Go through the listing beneath and show each line containing the string "Aluminum".
______________________________
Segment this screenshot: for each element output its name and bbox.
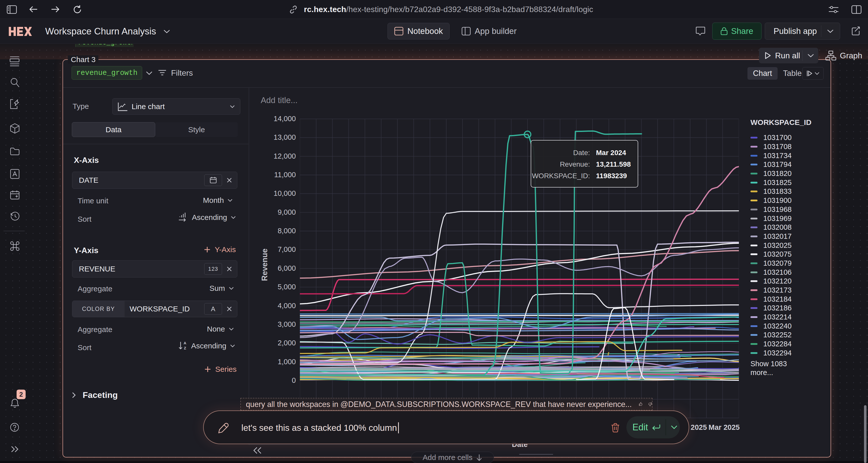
svg-text:A: A	[184, 341, 186, 345]
svg-text:Z: Z	[184, 346, 186, 350]
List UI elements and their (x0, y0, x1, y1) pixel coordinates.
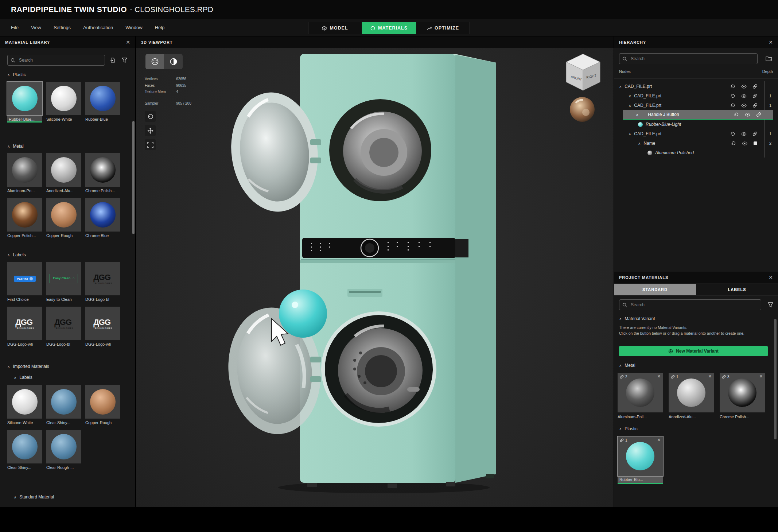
shaded-view-button[interactable] (145, 54, 164, 69)
material-swatch[interactable]: Chrome Polish... (85, 153, 120, 193)
visibility-eye-icon[interactable] (741, 104, 747, 108)
visibility-eye-icon[interactable] (741, 132, 747, 136)
close-icon[interactable]: ✕ (769, 40, 773, 45)
menu-view[interactable]: View (31, 25, 41, 30)
menu-help[interactable]: Help (155, 25, 165, 30)
link-icon[interactable] (752, 84, 758, 89)
new-material-variant-button[interactable]: New Material Variant (619, 346, 768, 356)
label-swatch[interactable]: ДGGTECHNOLOGIES DGG-Logo-wh (7, 307, 42, 346)
menu-window[interactable]: Window (125, 25, 142, 30)
import-material-icon[interactable] (109, 56, 117, 64)
menu-file[interactable]: File (11, 25, 19, 30)
project-material-card-selected[interactable]: 1 ✕ Rubber-Blu... (618, 436, 663, 484)
collapse-caret-icon[interactable]: ∧ (619, 85, 622, 89)
material-swatch[interactable]: Copper Polish... (7, 198, 42, 238)
visibility-eye-icon[interactable] (741, 85, 747, 89)
section-project-metal[interactable]: ∧ Metal (619, 363, 635, 368)
history-icon[interactable] (730, 84, 735, 89)
remove-material-icon[interactable]: ✕ (708, 374, 712, 379)
instance-icon[interactable] (753, 141, 758, 145)
link-icon[interactable] (752, 103, 758, 108)
collapse-caret-icon[interactable]: ∧ (629, 104, 631, 108)
tab-optimize[interactable]: OPTIMIZE (416, 22, 470, 34)
section-imported-labels[interactable]: ∧ Labels (14, 375, 32, 380)
link-icon[interactable] (752, 93, 758, 98)
label-swatch[interactable]: ДGGTECHNOLOGIES DGG-Logo-wh (85, 307, 120, 346)
tab-materials[interactable]: MATERIALS (362, 22, 416, 34)
visibility-eye-icon[interactable] (742, 141, 747, 145)
viewport-canvas[interactable]: FRONT RIGHT Vertices62656 Faces90635 Tex (136, 48, 614, 507)
visibility-eye-icon[interactable] (741, 94, 747, 98)
tree-row[interactable]: ∧ CAD_FILE.prt 1 (614, 129, 778, 139)
label-swatch[interactable]: ДGGTECHNOLOGIES DGG-Logo-bl (46, 307, 81, 346)
history-icon[interactable] (734, 112, 739, 117)
section-material-variant[interactable]: ∧ Material Variant (619, 316, 655, 321)
history-icon[interactable] (730, 93, 735, 98)
material-swatch[interactable]: Silicone-White (7, 385, 42, 425)
history-icon[interactable] (731, 141, 736, 146)
material-search-input[interactable] (18, 57, 102, 63)
remove-material-icon[interactable]: ✕ (657, 374, 661, 379)
filter-icon[interactable] (120, 56, 128, 64)
hierarchy-search-box[interactable] (619, 53, 758, 64)
project-materials-scrollbar[interactable] (774, 319, 777, 439)
menu-authentication[interactable]: Authentication (83, 25, 113, 30)
label-swatch[interactable]: Easy Clean ⌂ Easy-to-Clean (46, 262, 81, 302)
material-swatch[interactable]: Clear-Shiny... (46, 385, 81, 425)
tree-row[interactable]: ∨ CAD_FILE.prt 1 (614, 91, 778, 101)
collapse-caret-icon[interactable]: ∧ (638, 141, 641, 145)
tab-model[interactable]: MODEL (308, 22, 362, 34)
new-group-icon[interactable] (765, 55, 773, 63)
section-standard-material[interactable]: ∧ Standard Material (14, 494, 54, 500)
material-swatch[interactable]: Aluminum-Po... (7, 153, 42, 193)
orbit-tool-button[interactable] (145, 111, 156, 122)
link-icon[interactable] (756, 112, 761, 117)
section-labels[interactable]: ∧ Labels (7, 252, 26, 257)
material-swatch[interactable]: Copper-Rough (46, 198, 81, 238)
section-imported-materials[interactable]: ∧ Imported Materials (7, 364, 49, 369)
material-swatch[interactable]: Rubber-Blue... (7, 82, 42, 123)
material-swatch[interactable]: Silicone-White (46, 82, 81, 123)
tree-row[interactable]: ∧ CAD_FILE.prt 1 (614, 101, 778, 110)
material-view-button[interactable] (164, 54, 183, 69)
label-swatch[interactable]: PETH43 First Choice (7, 262, 42, 302)
tree-row-material[interactable]: Rubber-Blue-Light (614, 120, 778, 129)
remove-material-icon[interactable]: ✕ (759, 374, 763, 379)
tab-labels[interactable]: LABELS (696, 284, 778, 295)
tree-row[interactable]: ∧ Name 2 (614, 139, 778, 148)
link-icon[interactable] (752, 131, 758, 136)
collapse-caret-icon[interactable]: ∧ (629, 132, 631, 136)
fit-view-button[interactable] (145, 139, 156, 150)
material-swatch[interactable]: Copper-Rough (85, 385, 120, 425)
project-material-card[interactable]: 2 ✕ Aluminum-Poli... (618, 373, 663, 419)
tree-row[interactable]: ∧ CAD_FILE.prt (614, 82, 778, 91)
project-materials-search-input[interactable] (630, 302, 758, 308)
project-material-card[interactable]: 1 ✕ Anodized-Alu... (669, 373, 714, 419)
material-swatch[interactable]: Rubber-Blue (85, 82, 120, 123)
section-plastic[interactable]: ∧ Plastic (7, 72, 26, 77)
tree-row-material[interactable]: Aluminium-Polished (614, 148, 778, 158)
project-material-card[interactable]: 3 ✕ Chrome Polish... (720, 373, 765, 419)
pan-tool-button[interactable] (145, 125, 156, 136)
material-swatch[interactable]: Clear-Shiny... (7, 430, 42, 470)
close-icon[interactable]: ✕ (769, 275, 773, 280)
section-project-plastic[interactable]: ∧ Plastic (619, 426, 638, 431)
project-materials-search-box[interactable] (619, 299, 761, 310)
expand-caret-icon[interactable]: ∨ (629, 94, 631, 98)
material-search-box[interactable] (7, 55, 105, 66)
history-icon[interactable] (730, 131, 735, 136)
material-swatch[interactable]: Clear-Rough-... (46, 430, 81, 470)
material-swatch[interactable]: Chrome Blue (85, 198, 120, 238)
material-swatch[interactable]: Anodized-Alu... (46, 153, 81, 193)
label-swatch[interactable]: ДGGTECHNOLOGIES DGG-Logo-bl (85, 262, 120, 302)
history-icon[interactable] (730, 103, 735, 108)
remove-material-icon[interactable]: ✕ (657, 438, 661, 442)
collapse-caret-icon[interactable]: ∧ (636, 113, 638, 117)
visibility-eye-icon[interactable] (745, 113, 750, 117)
close-icon[interactable]: ✕ (126, 40, 130, 45)
filter-icon[interactable] (766, 301, 774, 309)
hierarchy-search-input[interactable] (630, 56, 754, 62)
menu-settings[interactable]: Settings (54, 25, 71, 30)
tree-row-selected[interactable]: ∧ Handle J Button 2 (623, 110, 773, 120)
section-metal[interactable]: ∧ Metal (7, 144, 24, 149)
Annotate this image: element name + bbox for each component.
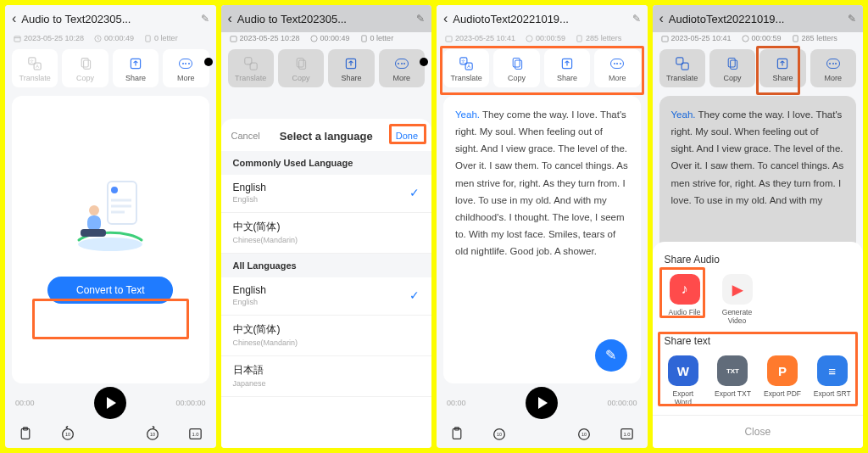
svg-text:1.0: 1.0 — [192, 432, 199, 437]
language-option[interactable]: 日本語Japanese — [221, 356, 432, 397]
translate-button[interactable]: Translate — [659, 49, 705, 87]
copy-button[interactable]: Copy — [62, 49, 108, 87]
screen-3: ‹ AudiotoText20221019... ✎ 2023-05-25 10… — [437, 5, 648, 448]
language-option[interactable]: 中文(简体)Chinese(Mandarin) — [221, 316, 432, 356]
svg-rect-33 — [297, 59, 303, 67]
svg-point-17 — [89, 205, 99, 215]
player-bar: 00:00 00:00:00 — [5, 383, 216, 421]
highlight-audiofile — [659, 267, 705, 318]
edit-title-icon[interactable]: ✎ — [848, 13, 856, 25]
screen-4: ‹ AudiotoText20221019... ✎ 2023-05-25 10… — [653, 5, 864, 448]
svg-point-13 — [111, 187, 118, 193]
more-button[interactable]: More — [163, 49, 209, 87]
section-common: Commonly Used Language — [221, 151, 432, 175]
check-icon: ✓ — [409, 288, 420, 302]
bottom-icons: 10 10 1.0 — [5, 421, 216, 448]
svg-text:10: 10 — [581, 432, 587, 437]
edit-title-icon[interactable]: ✎ — [201, 13, 209, 25]
copy-icon — [78, 56, 93, 71]
svg-rect-18 — [87, 215, 101, 231]
speed-icon[interactable]: 1.0 — [187, 426, 204, 441]
highlight-share — [756, 46, 800, 95]
edit-title-icon[interactable]: ✎ — [416, 13, 425, 25]
section-all: All Languages — [221, 254, 432, 277]
svg-text:文: 文 — [30, 59, 34, 64]
meta-row: 2023-05-25 10:28 00:00:49 0 letter — [221, 32, 432, 49]
transcript[interactable]: Yeah. They come the way. I love. That's … — [443, 96, 641, 383]
rewind-icon[interactable]: 10 — [59, 426, 76, 441]
edit-title-icon[interactable]: ✎ — [632, 13, 641, 25]
svg-rect-56 — [793, 35, 797, 41]
svg-point-55 — [742, 35, 748, 41]
highlight-done — [389, 124, 426, 144]
svg-text:10: 10 — [497, 432, 502, 437]
svg-text:A: A — [36, 64, 40, 69]
svg-rect-9 — [83, 60, 90, 69]
svg-rect-36 — [446, 36, 452, 41]
check-icon: ✓ — [409, 186, 420, 199]
back-icon[interactable]: ‹ — [12, 11, 16, 26]
play-button[interactable] — [94, 387, 126, 419]
language-option[interactable]: EnglishEnglish✓ — [221, 175, 432, 213]
highlight-actions — [440, 46, 644, 95]
clipboard-icon[interactable] — [448, 426, 465, 441]
svg-point-11 — [78, 238, 142, 251]
back-icon[interactable]: ‹ — [659, 11, 664, 26]
page-title: AudiotoText20221019... — [453, 13, 626, 25]
copy-button[interactable]: Copy — [709, 49, 755, 87]
sheet-title: Select a language — [260, 130, 392, 143]
meta-date: 2023-05-25 10:28 — [14, 34, 84, 42]
more-icon — [178, 56, 193, 71]
svg-rect-34 — [299, 60, 306, 69]
play-button[interactable] — [526, 387, 558, 419]
topbar: ‹ Audio to Text202305... ✎ — [221, 5, 432, 32]
svg-rect-28 — [230, 36, 236, 41]
language-sheet: Cancel Select a language Done Commonly U… — [221, 119, 432, 448]
svg-rect-59 — [728, 59, 735, 67]
share-icon — [128, 56, 143, 71]
share-sheet: Share Audio ♪Audio File▶Generate Video S… — [653, 242, 864, 448]
translate-button[interactable]: 文A Translate — [12, 49, 58, 87]
svg-rect-3 — [146, 35, 150, 41]
svg-text:1.0: 1.0 — [623, 432, 631, 437]
speed-icon[interactable]: 1.0 — [619, 426, 636, 441]
page-title: AudiotoText20221019... — [669, 13, 843, 25]
cancel-button[interactable]: Cancel — [231, 131, 260, 141]
rewind-icon[interactable]: 10 — [491, 426, 508, 441]
svg-rect-54 — [661, 36, 667, 41]
illustration — [64, 176, 157, 253]
svg-text:10: 10 — [150, 432, 155, 437]
clipboard-icon[interactable] — [17, 426, 34, 441]
more-button[interactable]: More — [810, 49, 856, 87]
scroll-thumb[interactable] — [420, 58, 428, 66]
svg-rect-60 — [731, 60, 737, 69]
svg-text:10: 10 — [65, 432, 70, 437]
page-title: Audio to Text202305... — [21, 13, 195, 25]
svg-rect-38 — [577, 35, 581, 41]
back-icon[interactable]: ‹ — [228, 11, 232, 26]
page-title: Audio to Text202305... — [237, 13, 411, 25]
svg-rect-30 — [361, 35, 365, 41]
translate-icon: 文A — [27, 56, 42, 71]
meta-letters: 0 letter — [144, 34, 178, 42]
time-end: 00:00:00 — [175, 399, 205, 407]
scroll-thumb[interactable] — [204, 58, 213, 66]
forward-icon[interactable]: 10 — [576, 426, 593, 441]
svg-point-29 — [310, 35, 316, 41]
screen-1: ‹ Audio to Text202305... ✎ 2023-05-25 10… — [5, 5, 216, 448]
empty-card: Convert to Text — [12, 96, 209, 383]
share-button[interactable]: Share — [113, 49, 159, 87]
language-option[interactable]: EnglishEnglish✓ — [221, 277, 432, 316]
highlight-sharetext — [658, 332, 859, 406]
back-icon[interactable]: ‹ — [443, 11, 448, 26]
svg-rect-8 — [81, 59, 88, 67]
close-button[interactable]: Close — [653, 415, 864, 448]
language-option[interactable]: 中文(简体)Chinese(Mandarin) — [221, 213, 432, 254]
svg-rect-0 — [14, 36, 20, 41]
share-option[interactable]: ▶Generate Video — [717, 274, 758, 325]
action-row: Translate Copy Share More — [221, 49, 432, 87]
first-word: Yeah. — [455, 109, 480, 120]
forward-icon[interactable]: 10 — [144, 426, 161, 441]
meta-row: 2023-05-25 10:28 00:00:49 0 letter — [5, 32, 216, 49]
edit-fab[interactable]: ✎ — [595, 339, 627, 372]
______________________________
**Your solution**
material-swatch[interactable]: Aluminum-Po... (7, 153, 42, 193)
project-material-card[interactable]: 2 ✕ Aluminum-Poli... (618, 373, 663, 419)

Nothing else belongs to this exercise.